My meeting after class with Ms. Calliot had gone only slightly better than physics lab. I’d thrown together a couple of topics I might be interested in. She’d rejected all of them.

“Mark, I can see part of your problem with papers. You aren’t trying to make and support a thesis. Every one of these topics is an open-ended prompt for a narrative.”

“How do you mean?” I asked.

“Let’s take one of these as an example – you have ‘How did Zagras liberate the Kingdom of Kala?’”

I nodded.

“There are a couple of good works on the subject, and while it’s well into antiquity there might be enough primary sources to write a good paper, there isn’t any thesis as a part of it. Do you have a sense what specifically you wanted to write about it?”

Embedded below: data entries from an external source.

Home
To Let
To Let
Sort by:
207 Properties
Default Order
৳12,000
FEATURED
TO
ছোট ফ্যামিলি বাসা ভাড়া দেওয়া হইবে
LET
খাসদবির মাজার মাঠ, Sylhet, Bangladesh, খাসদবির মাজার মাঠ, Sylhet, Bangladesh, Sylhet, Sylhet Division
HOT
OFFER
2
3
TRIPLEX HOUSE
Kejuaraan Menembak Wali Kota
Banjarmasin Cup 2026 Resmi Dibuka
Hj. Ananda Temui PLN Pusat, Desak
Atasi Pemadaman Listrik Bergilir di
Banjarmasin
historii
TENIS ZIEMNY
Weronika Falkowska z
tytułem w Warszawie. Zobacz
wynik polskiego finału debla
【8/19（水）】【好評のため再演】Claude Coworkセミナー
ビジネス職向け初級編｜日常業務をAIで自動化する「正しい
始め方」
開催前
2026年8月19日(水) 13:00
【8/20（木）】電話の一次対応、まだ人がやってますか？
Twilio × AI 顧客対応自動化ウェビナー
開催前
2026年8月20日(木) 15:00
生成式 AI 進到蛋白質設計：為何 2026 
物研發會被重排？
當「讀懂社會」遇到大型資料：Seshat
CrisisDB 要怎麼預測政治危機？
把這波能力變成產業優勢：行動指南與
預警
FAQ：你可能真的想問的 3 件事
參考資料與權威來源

“I’d planned to read through a more detailed history than the textbook, sum up the arguments for it, and go over the basic timeline.”

“Was that kind of survey paper adequate at your last school?” she asked.

“I didn’t get a lot of As, but it was always better than just passing.”

“I see,” she said. “It may be good enough in your regular history class, at that, although I don’t recommend it. It’s usually a lot more work to do that well than a more focused paper.”

“How should I have approached it, then?”

“You want not just to have a general idea, but a specific proposition that you can support with evidence. I don’t recommend this as a paper at your level, but the classic argument is whether Zagras’s marriage to the goddess Mina was literally the case in life or a metaphor for after his death and deification. As a paper topic, you’d take one side or the other.”

“OK,” I said. “How do you recommend I narrow these down?”

“I don’t recommend you do, at least for this first paper. Unless you feel very strongly about it, I’m going to give you a topic. I’d like you to write an outline, or at least two pages, by next Friday’s class. If it looks OK, you can expand it to the full first paper.”

She took out a sheet of paper, and at the top wrote,

Between the fall of the second Empire and the rise of the

Great Kingdom, warfare was the first business of the state.

“Is that clear enough?” she asked.

“Is that specific to the nations that are now part of the Great Kingdom?” I asked.

“You can limit it to those,” she said, “or try to make a case for or against it for all human nations during that time. Which do you think is easier?”

“To be more specific rather than more general?”

“That’s usually the case, yes.”

Joel and I had planned to eat lunch during our free period, before the clubs assembly, so I headed off to the lunchroom to meet him.